Records supplied:
--

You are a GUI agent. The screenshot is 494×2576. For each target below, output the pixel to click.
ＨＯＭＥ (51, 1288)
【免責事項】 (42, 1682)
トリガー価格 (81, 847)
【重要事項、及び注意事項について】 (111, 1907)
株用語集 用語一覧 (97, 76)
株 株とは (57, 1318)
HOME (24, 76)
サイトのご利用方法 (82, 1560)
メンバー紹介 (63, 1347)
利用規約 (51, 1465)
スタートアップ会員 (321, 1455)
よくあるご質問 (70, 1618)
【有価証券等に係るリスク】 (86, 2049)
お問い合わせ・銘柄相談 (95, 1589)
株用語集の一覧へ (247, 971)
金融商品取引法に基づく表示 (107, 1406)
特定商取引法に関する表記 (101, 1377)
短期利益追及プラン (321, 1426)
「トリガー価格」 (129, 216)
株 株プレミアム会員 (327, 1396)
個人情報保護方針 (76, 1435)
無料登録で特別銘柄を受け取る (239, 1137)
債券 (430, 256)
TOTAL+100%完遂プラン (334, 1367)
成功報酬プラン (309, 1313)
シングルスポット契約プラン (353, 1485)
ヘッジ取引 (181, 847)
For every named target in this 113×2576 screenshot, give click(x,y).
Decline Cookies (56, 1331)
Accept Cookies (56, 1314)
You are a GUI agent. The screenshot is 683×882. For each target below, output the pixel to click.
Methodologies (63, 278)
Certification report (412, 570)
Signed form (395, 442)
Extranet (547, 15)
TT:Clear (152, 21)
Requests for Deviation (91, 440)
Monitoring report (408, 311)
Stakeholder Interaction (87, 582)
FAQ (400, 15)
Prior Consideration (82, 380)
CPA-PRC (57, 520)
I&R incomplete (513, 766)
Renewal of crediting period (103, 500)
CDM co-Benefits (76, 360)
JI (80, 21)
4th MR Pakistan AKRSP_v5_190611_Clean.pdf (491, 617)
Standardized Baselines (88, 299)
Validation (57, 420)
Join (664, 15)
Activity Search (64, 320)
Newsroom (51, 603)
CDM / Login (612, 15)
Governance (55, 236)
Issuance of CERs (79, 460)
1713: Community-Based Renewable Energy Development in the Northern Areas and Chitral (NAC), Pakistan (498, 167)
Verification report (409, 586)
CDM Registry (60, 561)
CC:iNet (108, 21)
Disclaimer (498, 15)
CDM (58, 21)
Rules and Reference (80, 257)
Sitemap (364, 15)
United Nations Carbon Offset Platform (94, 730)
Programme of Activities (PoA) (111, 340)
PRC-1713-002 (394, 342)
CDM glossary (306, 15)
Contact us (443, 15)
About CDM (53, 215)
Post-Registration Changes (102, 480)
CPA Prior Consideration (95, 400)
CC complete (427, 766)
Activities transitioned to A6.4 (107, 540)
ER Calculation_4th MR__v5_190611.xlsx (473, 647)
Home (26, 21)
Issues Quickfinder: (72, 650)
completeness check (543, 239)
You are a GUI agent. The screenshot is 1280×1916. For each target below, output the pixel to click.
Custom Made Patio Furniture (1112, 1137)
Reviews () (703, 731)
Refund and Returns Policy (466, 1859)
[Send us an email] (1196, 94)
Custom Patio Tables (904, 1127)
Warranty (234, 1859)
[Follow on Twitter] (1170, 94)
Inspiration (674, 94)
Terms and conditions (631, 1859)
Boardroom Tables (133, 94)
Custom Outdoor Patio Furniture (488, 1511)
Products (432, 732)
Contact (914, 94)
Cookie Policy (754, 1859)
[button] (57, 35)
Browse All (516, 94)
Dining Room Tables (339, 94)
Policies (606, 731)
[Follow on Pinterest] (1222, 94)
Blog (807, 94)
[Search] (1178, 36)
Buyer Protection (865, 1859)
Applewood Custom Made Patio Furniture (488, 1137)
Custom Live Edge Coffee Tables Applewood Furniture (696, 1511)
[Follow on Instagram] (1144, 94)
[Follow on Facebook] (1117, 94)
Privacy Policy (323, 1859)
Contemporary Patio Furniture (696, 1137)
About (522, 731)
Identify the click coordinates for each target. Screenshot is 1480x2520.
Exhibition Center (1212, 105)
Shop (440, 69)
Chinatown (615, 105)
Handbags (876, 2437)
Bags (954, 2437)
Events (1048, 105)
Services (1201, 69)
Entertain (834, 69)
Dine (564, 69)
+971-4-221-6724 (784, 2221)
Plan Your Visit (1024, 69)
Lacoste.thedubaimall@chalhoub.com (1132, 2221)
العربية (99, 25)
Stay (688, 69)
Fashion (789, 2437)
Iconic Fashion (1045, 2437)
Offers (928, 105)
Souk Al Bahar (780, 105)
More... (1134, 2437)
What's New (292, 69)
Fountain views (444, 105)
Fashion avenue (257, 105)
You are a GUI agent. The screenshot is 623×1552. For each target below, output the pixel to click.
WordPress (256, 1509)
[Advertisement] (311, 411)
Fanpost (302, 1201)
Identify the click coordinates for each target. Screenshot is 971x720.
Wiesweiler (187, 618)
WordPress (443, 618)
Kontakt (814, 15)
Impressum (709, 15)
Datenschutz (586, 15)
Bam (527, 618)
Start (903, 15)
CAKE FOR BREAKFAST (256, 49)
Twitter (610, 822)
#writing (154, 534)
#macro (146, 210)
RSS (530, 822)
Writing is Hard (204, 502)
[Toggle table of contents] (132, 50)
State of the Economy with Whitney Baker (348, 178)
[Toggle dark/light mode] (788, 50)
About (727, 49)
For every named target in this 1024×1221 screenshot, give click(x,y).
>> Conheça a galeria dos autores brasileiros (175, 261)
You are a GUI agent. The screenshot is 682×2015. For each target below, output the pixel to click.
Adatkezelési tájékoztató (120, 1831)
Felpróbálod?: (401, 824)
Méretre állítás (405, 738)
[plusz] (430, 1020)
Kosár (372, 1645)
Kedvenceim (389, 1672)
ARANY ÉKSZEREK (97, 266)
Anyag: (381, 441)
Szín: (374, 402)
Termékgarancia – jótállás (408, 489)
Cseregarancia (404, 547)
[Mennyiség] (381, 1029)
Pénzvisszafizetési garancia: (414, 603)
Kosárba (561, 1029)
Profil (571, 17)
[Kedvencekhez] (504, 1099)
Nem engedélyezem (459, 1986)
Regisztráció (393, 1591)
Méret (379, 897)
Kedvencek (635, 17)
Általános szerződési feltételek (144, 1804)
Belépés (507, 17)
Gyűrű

--

Work item: Extract the lines of the preceding material that run from the line with "Inspiration (674, 94)" through the line with "Offers (928, 105)", inclusive, reproducing them exactly and adding nothing.

Solved problem:
Inspiration (674, 94)
Terms and conditions (631, 1859)
Boardroom Tables (133, 94)
Custom Outdoor Patio Furniture (488, 1511)
Products (432, 732)
Contact (914, 94)
Cookie Policy (754, 1859)
[button] (57, 35)
Browse All (516, 94)
Dining Room Tables (339, 94)
Policies (606, 731)
[Follow on Pinterest] (1222, 94)
Blog (807, 94)
[Search] (1178, 36)
Buyer Protection (865, 1859)
Applewood Custom Made Patio Furniture (488, 1137)
Custom Live Edge Coffee Tables Applewood Furniture (696, 1511)
[Follow on Instagram] (1144, 94)
[Follow on Facebook] (1117, 94)
Privacy Policy (323, 1859)
Contemporary Patio Furniture (696, 1137)
About (522, 731)
Identify the click coordinates for each target. Screenshot is 1480x2520.
Exhibition Center (1212, 105)
Shop (440, 69)
Chinatown (615, 105)
Handbags (876, 2437)
Bags (954, 2437)
Events (1048, 105)
Services (1201, 69)
Entertain (834, 69)
Dine (564, 69)
+971-4-221-6724 (784, 2221)
Plan Your Visit (1024, 69)
Lacoste.thedubaimall@chalhoub.com (1132, 2221)
العربية (99, 25)
Stay (688, 69)
Fashion (789, 2437)
Iconic Fashion (1045, 2437)
Offers (928, 105)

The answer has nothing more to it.